On Saturday, my husband and I joined some friends for an afternoon trip to the mountains. We pulled into Highlands, North Carolina, late in the afternoon, seven riders on five bikes. My husband hollered to me over his shoulder, “I hear bagpipes!”
Of course you do, dear. Is your helmet a little too tight?
But he was right. A piper stood on a hotel balcony, playing everything from Scottish folk songs to “Love Me Tender.”
Thunder started rolling through the mountains, but it wasn’t close yet. We walked down the block and sat across the street from a beautiful little Presbyterian church while its bells played “Be Thou My Vision” in competition with the bagpipes, another reminder of Appalachia’s musical and religious heritage.
The storm moved closer. Not wanting to be on steep, slick, unfamiliar roads in the dark, we left while it was light out. I had forgotten my gloves, so I tucked my hands inside the sleeves of my rainsuit as best I could. My hands were cold, my ears were full of the rumble of the bikes, my eyes were full of the wild scenery. Mountaintops lost in clouds. Sheets of rain. Mists rising. Little houses half-hidden in tiny valleys. Wildflowers, hawks, the occasional cow.

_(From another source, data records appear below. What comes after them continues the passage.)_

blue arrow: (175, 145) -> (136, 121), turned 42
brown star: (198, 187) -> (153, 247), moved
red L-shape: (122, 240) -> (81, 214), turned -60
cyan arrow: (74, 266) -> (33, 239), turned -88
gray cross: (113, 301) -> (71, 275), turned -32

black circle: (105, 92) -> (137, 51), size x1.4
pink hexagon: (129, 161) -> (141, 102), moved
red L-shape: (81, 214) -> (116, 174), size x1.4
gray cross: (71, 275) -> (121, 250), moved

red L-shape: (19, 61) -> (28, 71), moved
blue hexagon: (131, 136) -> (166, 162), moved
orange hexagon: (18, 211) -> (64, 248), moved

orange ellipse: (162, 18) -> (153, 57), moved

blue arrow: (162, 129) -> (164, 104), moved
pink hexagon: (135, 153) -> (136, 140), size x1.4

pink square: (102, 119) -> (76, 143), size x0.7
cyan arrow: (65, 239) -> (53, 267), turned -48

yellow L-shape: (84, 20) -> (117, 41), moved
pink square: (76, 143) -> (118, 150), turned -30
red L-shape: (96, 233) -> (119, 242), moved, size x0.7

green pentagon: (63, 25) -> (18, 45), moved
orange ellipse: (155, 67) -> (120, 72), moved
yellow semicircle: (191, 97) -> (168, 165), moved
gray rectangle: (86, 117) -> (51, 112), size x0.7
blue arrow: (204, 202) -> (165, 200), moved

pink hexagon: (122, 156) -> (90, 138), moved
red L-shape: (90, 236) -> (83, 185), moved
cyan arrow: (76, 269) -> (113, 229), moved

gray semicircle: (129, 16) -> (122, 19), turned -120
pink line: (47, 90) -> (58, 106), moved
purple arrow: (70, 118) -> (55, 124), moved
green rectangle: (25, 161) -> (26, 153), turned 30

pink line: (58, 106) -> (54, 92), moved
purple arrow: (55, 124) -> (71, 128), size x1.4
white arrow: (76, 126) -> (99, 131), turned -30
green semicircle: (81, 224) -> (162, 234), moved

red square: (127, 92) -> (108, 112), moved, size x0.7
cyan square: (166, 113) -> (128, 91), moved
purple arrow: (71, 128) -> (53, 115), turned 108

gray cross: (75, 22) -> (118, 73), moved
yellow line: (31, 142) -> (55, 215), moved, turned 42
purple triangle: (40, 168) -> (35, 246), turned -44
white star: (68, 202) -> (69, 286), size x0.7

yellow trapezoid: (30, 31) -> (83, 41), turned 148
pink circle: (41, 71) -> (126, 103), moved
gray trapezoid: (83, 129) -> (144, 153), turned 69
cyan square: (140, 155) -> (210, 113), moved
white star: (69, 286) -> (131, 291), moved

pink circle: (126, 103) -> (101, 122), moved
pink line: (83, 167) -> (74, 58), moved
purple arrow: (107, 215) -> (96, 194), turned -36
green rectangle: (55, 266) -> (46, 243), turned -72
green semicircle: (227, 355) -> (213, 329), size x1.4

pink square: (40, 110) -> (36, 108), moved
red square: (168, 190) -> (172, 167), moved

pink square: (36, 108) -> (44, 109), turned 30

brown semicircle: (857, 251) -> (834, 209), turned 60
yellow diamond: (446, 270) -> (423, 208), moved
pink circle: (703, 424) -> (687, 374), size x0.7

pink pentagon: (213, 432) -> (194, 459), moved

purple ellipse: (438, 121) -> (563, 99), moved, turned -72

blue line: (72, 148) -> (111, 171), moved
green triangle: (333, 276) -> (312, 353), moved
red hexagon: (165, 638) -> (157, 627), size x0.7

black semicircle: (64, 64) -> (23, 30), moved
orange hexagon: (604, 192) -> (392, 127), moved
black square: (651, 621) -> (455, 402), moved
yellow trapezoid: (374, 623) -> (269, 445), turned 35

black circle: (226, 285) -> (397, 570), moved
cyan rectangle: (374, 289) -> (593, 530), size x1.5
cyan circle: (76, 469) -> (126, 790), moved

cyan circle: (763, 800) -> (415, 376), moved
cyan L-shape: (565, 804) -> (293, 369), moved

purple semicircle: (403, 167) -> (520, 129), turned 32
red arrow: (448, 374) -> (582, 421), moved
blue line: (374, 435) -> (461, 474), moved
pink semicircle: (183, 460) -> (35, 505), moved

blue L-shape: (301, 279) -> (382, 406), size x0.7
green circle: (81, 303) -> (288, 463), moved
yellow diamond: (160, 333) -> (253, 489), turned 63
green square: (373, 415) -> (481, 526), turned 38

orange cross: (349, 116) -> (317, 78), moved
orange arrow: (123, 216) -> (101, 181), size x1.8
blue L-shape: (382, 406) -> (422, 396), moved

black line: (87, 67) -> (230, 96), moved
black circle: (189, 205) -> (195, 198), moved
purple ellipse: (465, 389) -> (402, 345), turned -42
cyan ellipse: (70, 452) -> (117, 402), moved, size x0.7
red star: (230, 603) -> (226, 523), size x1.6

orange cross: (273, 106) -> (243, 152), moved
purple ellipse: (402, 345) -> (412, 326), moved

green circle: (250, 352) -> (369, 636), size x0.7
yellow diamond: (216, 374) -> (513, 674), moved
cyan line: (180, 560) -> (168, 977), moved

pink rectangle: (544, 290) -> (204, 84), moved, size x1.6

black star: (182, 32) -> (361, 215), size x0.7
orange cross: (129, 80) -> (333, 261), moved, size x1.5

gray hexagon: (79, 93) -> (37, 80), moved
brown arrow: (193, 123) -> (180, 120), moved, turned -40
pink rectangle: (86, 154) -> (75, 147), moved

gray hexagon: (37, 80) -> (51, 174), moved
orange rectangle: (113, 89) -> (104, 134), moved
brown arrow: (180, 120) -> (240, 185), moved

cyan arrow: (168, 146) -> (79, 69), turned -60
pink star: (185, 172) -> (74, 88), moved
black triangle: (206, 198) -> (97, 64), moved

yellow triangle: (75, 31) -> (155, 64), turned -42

The rain poured harder. We took refuge under the canopy of a gas station that had closed for the night and waited for the storm to pass. As I looked around at the wet, smiling faces, the glorious puddles, and the wet, green mountains behind us, I thought of a couple of poems I love. One is by Marchette Chute, and it described exactly how I felt:
My hair is wet, my feet are wet,
I couldn’t be much wetter.
I fell into a river once
But this is even better.The other one is by G.K. Chesterton, who’s one guy I want to meet in heaven:
Here dies another day
During which I have had eyes, ears, hands
And the great world round me;
And with tomorrow begins another.Why am I allowed two?I hope you’ll enjoy today, no matter what the weather's doing in your corner of the world.